The first thing to notice is that the late night request for bread isn’t out of the blue. The two are friends – they have an ongoing relationship, and there is probably more to that relationship than asking favours of each other. If the friendship in the story is supposed to tell us something about our relationship with God: relationship with God is not purely transactional, a series of favours being asked and granted. We go to God with praise, with our deepest desires and concerns about the world, with our basic needs, with our guilt and our bitterness, and our fear of the evil that others may do do us, or that we may do ourselves. In fact, all the things that the Lord’s Prayer describes, and which we can find unfolded both in our worship (try it, you’ll see what I mean) and in our daily lives.
The second thing to notice is the key phrase towards the end of the reading: ‘How much more…?’ What God does for us is more than we can expect from a human relationship. And the imagery switches back from the friendship model to the parent-child model, indicating perhaps that this is a closer comparison. Jesus invites us to call God ‘Abba’ – an intimate, unguarded term, reassuring us that we are not randomly demanding neighbours banging on God’s door at midnight, but rather we are (or we can be) the children tucked up safely in the bed.

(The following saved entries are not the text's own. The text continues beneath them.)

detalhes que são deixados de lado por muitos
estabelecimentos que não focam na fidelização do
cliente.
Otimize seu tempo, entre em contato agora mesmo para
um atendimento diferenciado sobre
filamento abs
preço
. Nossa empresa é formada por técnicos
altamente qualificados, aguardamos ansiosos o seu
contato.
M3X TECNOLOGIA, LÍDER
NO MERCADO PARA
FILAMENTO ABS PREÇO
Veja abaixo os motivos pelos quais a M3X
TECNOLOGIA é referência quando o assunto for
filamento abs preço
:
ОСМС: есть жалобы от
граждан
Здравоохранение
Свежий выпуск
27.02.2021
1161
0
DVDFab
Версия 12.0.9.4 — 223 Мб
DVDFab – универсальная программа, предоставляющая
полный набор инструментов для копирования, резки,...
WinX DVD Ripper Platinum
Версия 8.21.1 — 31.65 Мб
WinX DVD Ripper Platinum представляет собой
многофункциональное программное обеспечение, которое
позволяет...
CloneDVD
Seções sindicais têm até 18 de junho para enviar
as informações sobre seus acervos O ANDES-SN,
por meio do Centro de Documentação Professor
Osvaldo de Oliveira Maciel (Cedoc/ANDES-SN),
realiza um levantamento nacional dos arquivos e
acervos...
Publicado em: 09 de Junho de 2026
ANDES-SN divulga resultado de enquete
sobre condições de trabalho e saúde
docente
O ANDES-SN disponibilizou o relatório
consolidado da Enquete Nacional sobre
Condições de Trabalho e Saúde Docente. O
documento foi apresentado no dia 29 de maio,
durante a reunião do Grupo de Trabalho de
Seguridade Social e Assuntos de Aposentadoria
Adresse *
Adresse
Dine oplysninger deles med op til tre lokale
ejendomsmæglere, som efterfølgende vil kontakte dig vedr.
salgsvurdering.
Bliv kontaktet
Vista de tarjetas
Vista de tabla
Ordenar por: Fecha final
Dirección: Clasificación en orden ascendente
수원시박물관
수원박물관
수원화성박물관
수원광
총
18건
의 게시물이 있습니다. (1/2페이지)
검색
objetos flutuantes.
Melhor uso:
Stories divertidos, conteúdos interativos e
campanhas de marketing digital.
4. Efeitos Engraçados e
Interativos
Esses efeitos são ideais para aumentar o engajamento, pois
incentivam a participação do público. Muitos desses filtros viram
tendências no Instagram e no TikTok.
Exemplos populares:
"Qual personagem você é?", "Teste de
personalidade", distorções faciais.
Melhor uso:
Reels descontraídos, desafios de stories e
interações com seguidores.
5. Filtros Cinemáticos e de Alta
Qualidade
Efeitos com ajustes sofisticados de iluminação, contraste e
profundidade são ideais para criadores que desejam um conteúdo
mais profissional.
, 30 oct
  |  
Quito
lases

The friends/neighbours vs family issue here reminds me very much of the phrase ‘children of Abraham’ that appears a few times in the gospels. At the time of Abraham, God was experienced as the family God, and Jesus’ own contemporaries placed huge significance on their heritage as part of the family that God promised to Abraham would be more numerous than the stars in the sky and the grains of sand in the desert. And yet we can also read in the gospel that, ‘God can raise up children of Abraham from these stones’. This story too, invites us to work out where we are in relation to God, and to reflect on our identity as children of God, members of God’s household, and all that that means, and all that might get in the way of that.
One of the things that that means becomes apparent if we let go of the one-to-one mapping of the parable, and instead mix things up a bit. What if the comparison is not so much that we can extrapolate who God is not by saying ‘God is like us in this story, but better?’ What if, instead, we say, ‘Our neighbourliness and our relationships must be modeled on God our heavenly Father, and what we know of God from the testimony of scripture and the life of Christ?’ What would it mean if we looked at the story not from the point of view of the neighbour knocking on the door, waiting for our prayers to be answered? What if we approached the story as the children in the bed, who, hopefully, take after their parent, and who know that their heavenly Father is a generous God, and that there is enough bread in the house to feed many neighbours and travellers?
Would we, on behalf of our Father, climb out of the bed and open the door, and offer God’s hospitality? Of the many wise things Pope Francis has said, one of my favourites is this:
“You pray for the hungry. Then you feed the hungry. That’s how prayer works.”